I’m absolutely delighted that Protestants have manger scenes and put up statues of Mary and Joseph (doesn’t “bother” me in the slightest, and I love the Christian unity aspects of that); at the same time it is internally inconsistent for many (especially those who falsely accuse us of worshiping statues of plaster), and that is the point.

The force of the argument from pointing out the somewhat anomalous practice, works against specifically those Protestants (often, Calvinists or fundamentalists) who blast Catholics for statuary and veneration. Then it would be arguably hypocritical or at least inconsistent for them to put up the statue of Mary in the manger scene at Christmas (and to gaze at it in reverent fashion), because of their own presuppositions.

For almost all Protestants, it is, no doubt, an unconscious inconsistency (or “Catholic remnant”) that never crosses their minds. It’s simply unquestioned (and fondly regarded) tradition and custom. And for some it isn’t inconsistent at all, if they view it in a certain way in accordance with their overall worldview.

In the final analysis, it makes no sense for Protestants to criticize Catholics for venerating Mary and the saints through statues, when the same thing is done every Christmas by scores of millions of these same Protestants. If statues of saints are wrong, they’re wrong, period, and this would take out manger scenes as well.

I can imagine a pious, sincere Protestant (not of the extreme iconoclastic type) replying, “well, obviously, we are not viewing the statues in the same way that Catholics are. We’re not worshiping Mary, or praying to her.”

That’s true as far as it goes, but we point out that we don’t worship Mary in the first place (which would be blasphemy and idolatry). We venerate her, and other saints. And veneration is essentially the same as honoring. Honoring is, in turn, fostered and expressed by statues and paintings and icons of various saints.

What’s so curious to me is that Protestants basically “stumble into” what is essentially our practice and outlook every Christmas.  Is it not “honoring” and “remembering” in gratefulness, Joseph and Mary and Jesus, in putting up statues or wooden figurines of them? It’s not idolatry at all. To a large degree, the Protestant with a manger scene is doing what Catholics do all year long.

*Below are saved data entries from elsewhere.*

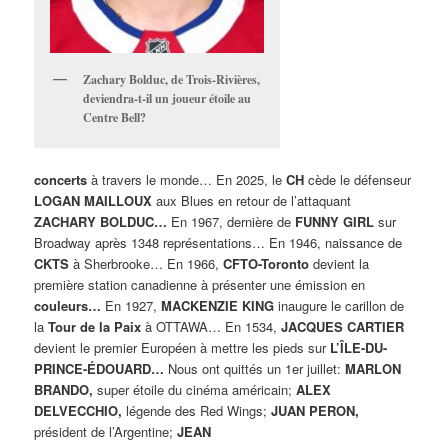
Zachary Bolduc, de Trois-Rivières,
deviendra-t-il un joueur étoile au
Centre Bell?
concerts
à travers le monde… En 2025, le
CH
cède le défenseur
LOGAN MAILLOUX
aux Blues en retour de l’attaquant
ZACHARY BOLDUC…
En 1967, dernière de
FUNNY GIRL
sur
Broadway après 1348 représentations… En 1946, naissance de
CKTS
à Sherbrooke… En 1966,
CFTO-Toronto
devient la
première station canadienne à présenter une émission en
couleurs…
En 1927,
MACKENZIE KING
inaugure le carillon de
la
Tour de la Paix
à OTTAWA… En 1534,
JACQUES CARTIER
devient le premier Européen à mettre les pieds sur
L’ÎLE-DU-
PRINCE-ÉDOUARD…
Nous ont quittés un 1er juillet:
MARLON
BRANDO,
super étoile du cinéma américain;
ALEX
DELVECCHIO,
légende des Red Wings;
JUAN PERON,
président de l’Argentine;
JEAN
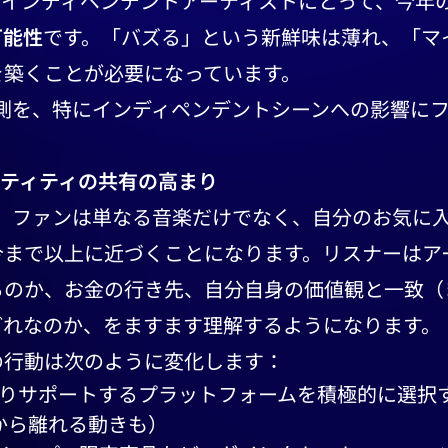
。インディペンデントアーティストにとって、今年
可能性
です。「バズる」という新鮮味は薄れ、「マ
を築くことが必要になっています。
予測を、特にインディペンデントシーンへの影響に
デンティティの共有の高まり
は、ファンは単なる音楽だけでなく、自分のお気に
今まで以上に近づくことになります。リスナーはア
るのか、お金の行き先、自分自身の価値観と一致（
どれなのか、をますます理解するようになります。
の行動は次のように変化します：
りサポートするプラットフォームを積極的に選択
fyから離れる動きも）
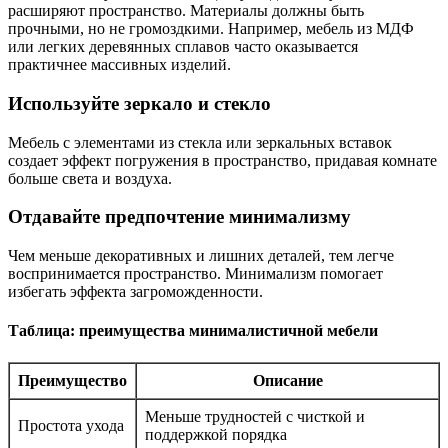
расширяют пространство. Материалы должны быть
прочными, но не громоздкими. Например, мебель из МДФ
или легких деревянных сплавов часто оказывается
практичнее массивных изделий.
Используйте зеркало и стекло
Мебель с элементами из стекла или зеркальных вставок
создает эффект погружения в пространство, придавая комнате
больше света и воздуха.
Отдавайте предпочтение минимализму
Чем меньше декоративных и лишних деталей, тем легче
воспринимается пространство. Минимализм помогает
избегать эффекта загроможденности.
Таблица: преимущества минималистичной мебели
Преимущество
Описание
Меньше трудностей с чисткой и
Простота ухода
поддержкой порядка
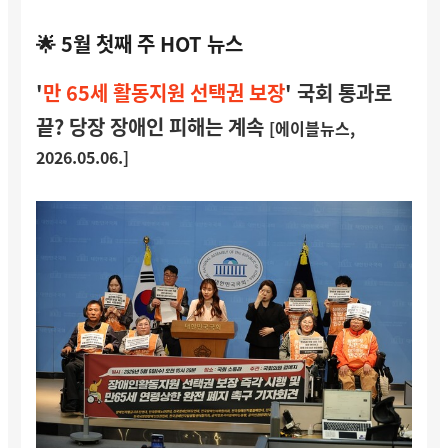
🌟 5월 첫째 주 HOT 뉴스
'
만 65세 활동지원 선택권 보장
' 국회 통과로
끝? 당장 장애인 피해는 계속
[에이블뉴스,
2026.05.06.]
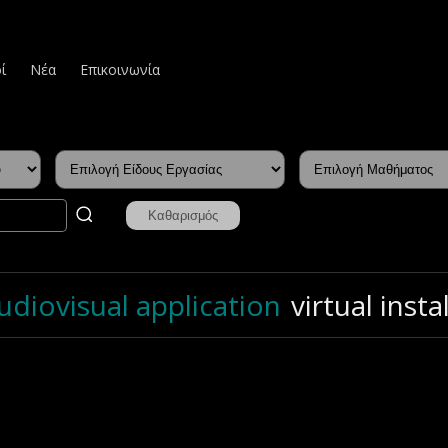
ί
Νέα
Επικοινωνία
udiovisual application
virtual insta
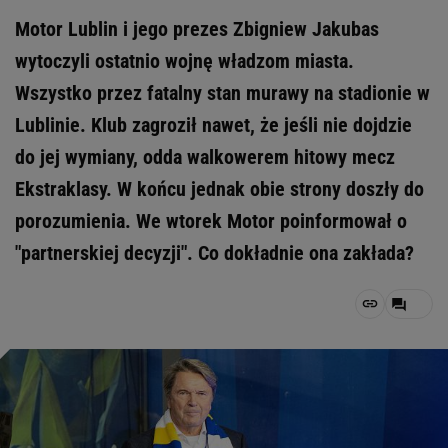
Motor Lublin i jego prezes Zbigniew Jakubas
wytoczyli ostatnio wojnę władzom miasta.
Wszystko przez fatalny stan murawy na stadionie w
Lublinie. Klub zagroził nawet, że jeśli nie dojdzie
do jej wymiany, odda walkowerem hitowy mecz
Ekstraklasy. W końcu jednak obie strony doszły do
porozumienia. We wtorek Motor poinformował o
"partnerskiej decyzji". Co dokładnie ona zakłada?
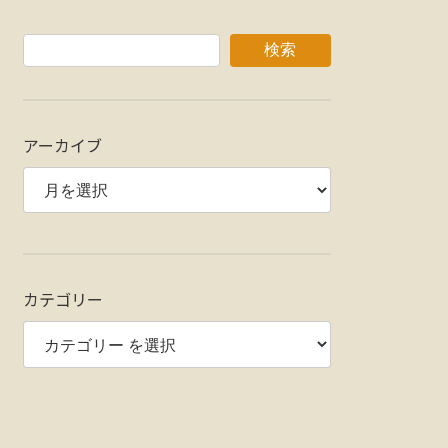
検索
アーカイブ
カテゴリー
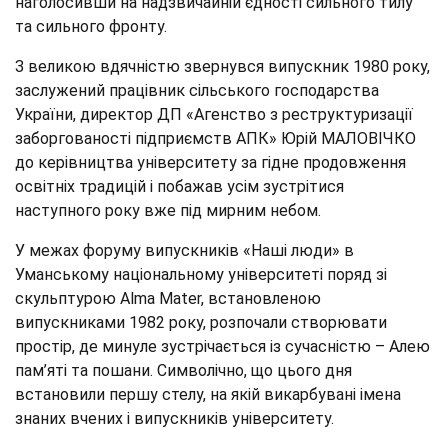
наголосивши на надзвичайній єдності сильного тилу
та сильного фронту.
З великою вдячністю звернувся випускник 1980 року,
заслужений працівник сільського господарства
України, директор ДП «Агенство з реструктуризації
заборгованості підприємств АПК» Юрій МАЛОВІЧКО
до керівництва університету за гідне продовження
освітніх традицій і побажав усім зустрітися
наступного року вже під мирним небом.
У межах форуму випускників «Наші люди» в
Уманському національному університеті поряд зі
скульптурою Alma Mater, встановленою
випускниками 1982 року, розпочали створювати
простір, де минуле зустрічається із сучасністю – Алею
пам’яті та пошани. Символічно, що цього дня
встановили першу стелу, на якій викарбувані імена
знаних вчених і випускників університету.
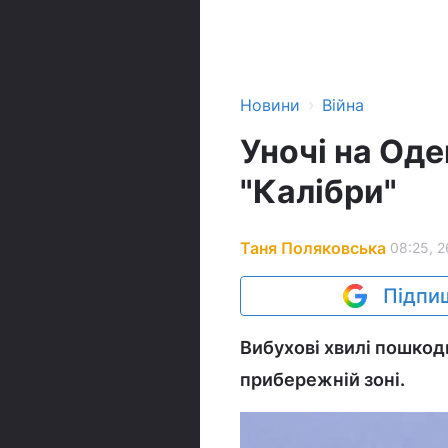
›
Новини
Війна
Уночі на Од
"Калібри"
Таня Поляковська
08:25, 2
Підпиш
Вибухові хвилі пошкод
прибережній зоні.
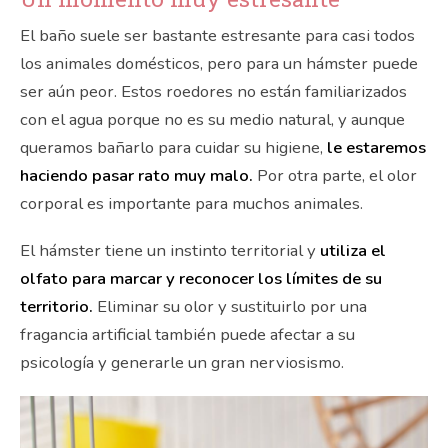
El baño suele ser bastante estresante para casi todos
los animales domésticos, pero para un hámster puede
ser aún peor. Estos roedores no están familiarizados
con el agua porque no es su medio natural, y aunque
queramos bañarlo para cuidar su higiene,
le estaremos
haciendo pasar rato muy malo.
Por otra parte, el olor
corporal es importante para muchos animales.
El hámster tiene un instinto territorial y
utiliza el
olfato para marcar y reconocer los límites de su
territorio.
Eliminar su olor y sustituirlo por una
fragancia artificial también puede afectar a su
psicología y generarle un gran nerviosismo.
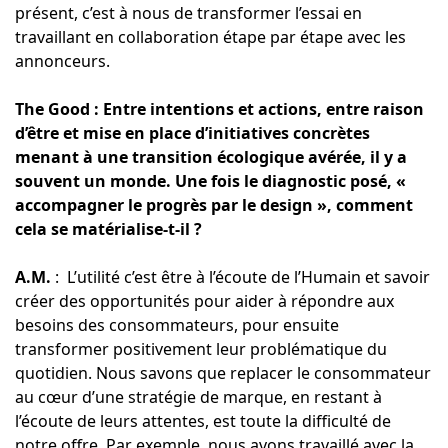
présent, c’est à nous de transformer l’essai en
travaillant en collaboration étape par étape avec les
annonceurs.
The Good : Entre intentions et actions, entre raison
d’être et mise en place d’initiatives concrètes
menant à une transition écologique avérée, il y a
souvent un monde. Une fois le diagnostic posé, «
accompagner le progrès par le design », comment
cela se matérialise-t-il ?
A.M.
: L’utilité c’est être à l’écoute de l’Humain et savoir
créer des opportunités pour aider à répondre aux
besoins des consommateurs, pour ensuite
transformer positivement leur problématique du
quotidien. Nous savons que replacer le consommateur
au cœur d’une stratégie de marque, en restant à
l’écoute de leurs attentes, est toute la difficulté de
notre offre. Par exemple, nous avons travaillé avec la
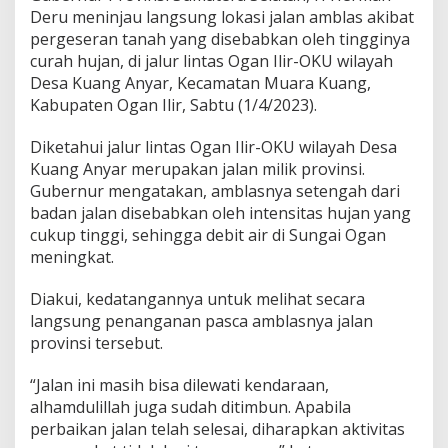
r
Deru meninjau langsung lokasi jalan amblas akibat
i
pergeseran tanah yang disebabkan oleh tingginya
s
curah hujan, di jalur lintas Ogan Ilir-OKU wilayah
P
Desa Kuang Anyar, Kecamatan Muara Kuang,
u
t
Kabupaten Ogan Ilir, Sabtu (1/4/2023).
u
s
Diketahui jalur lintas Ogan Ilir-OKU wilayah Desa
,
Kuang Anyar merupakan jalan milik provinsi.
G
Gubernur mengatakan, amblasnya setengah dari
u
b
badan jalan disebabkan oleh intensitas hujan yang
e
cukup tinggi, sehingga debit air di Sungai Ogan
r
meningkat.
n
u
Diakui, kedatangannya untuk melihat secara
r
P
langsung penanganan pasca amblasnya jalan
e
provinsi tersebut.
r
i
“Jalan ini masih bisa dilewati kendaraan,
n
alhamdulillah juga sudah ditimbun. Apabila
t
a
perbaikan jalan telah selesai, diharapkan aktivitas
h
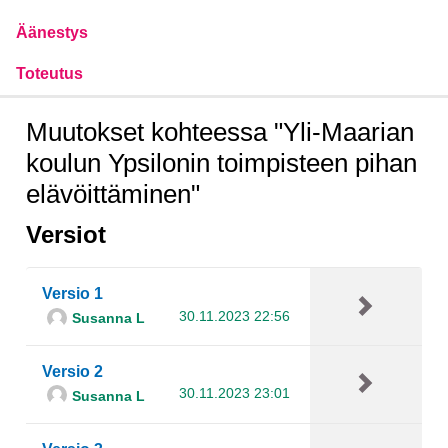
Äänestys
Toteutus
Muutokset kohteessa "Yli-Maarian
koulun Ypsilonin toimpisteen pihan
elävöittäminen"
Versiot
Versio 1
30.11.2023 22:56
Susanna L
Versio 2
30.11.2023 23:01
Susanna L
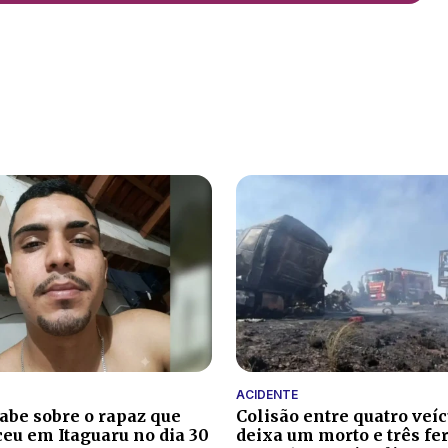
ACIDENTE
sabe sobre o rapaz que
Colisão entre quatro veí
eu em Itaguaru no dia 30
deixa um morto e três fe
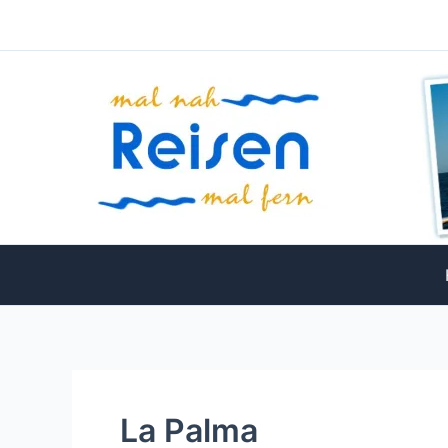
Zum
Inhalt
springen
La Palma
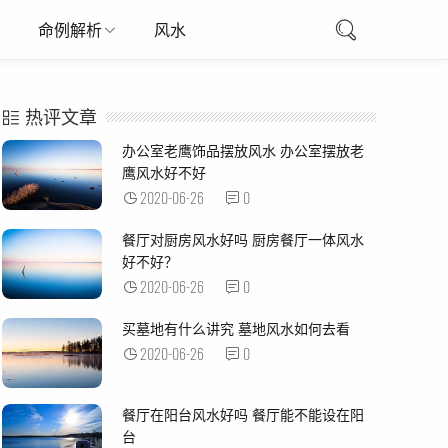
命例解析
风水
热评文章
办公室老鹰饰品摆放风水 办公室摆放老
鹰风水好不好
2020-06-26
0
餐厅对厨房风水好吗 厨房餐厅一体风水
好不好？
2020-06-26
0
买墓地有什么讲究 墓地风水如何去看
2020-06-26
0
餐厅在阳台风水好吗 餐厅能不能设在阳
台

No one can go through life completely “image-free.” If all images are “graven” and idolatrous, then we can’t watch television or movies. We can’t go to art museums, and we can’t have any photographs of our loved ones. This is the reductio ad absurdum of iconoclastic fanaticism.

Thankfully, virtually no one holds that view. I think Protestants would do well to ponder what a nativity scene means, what it signifies, and how it is scarcely different from Catholic veneration.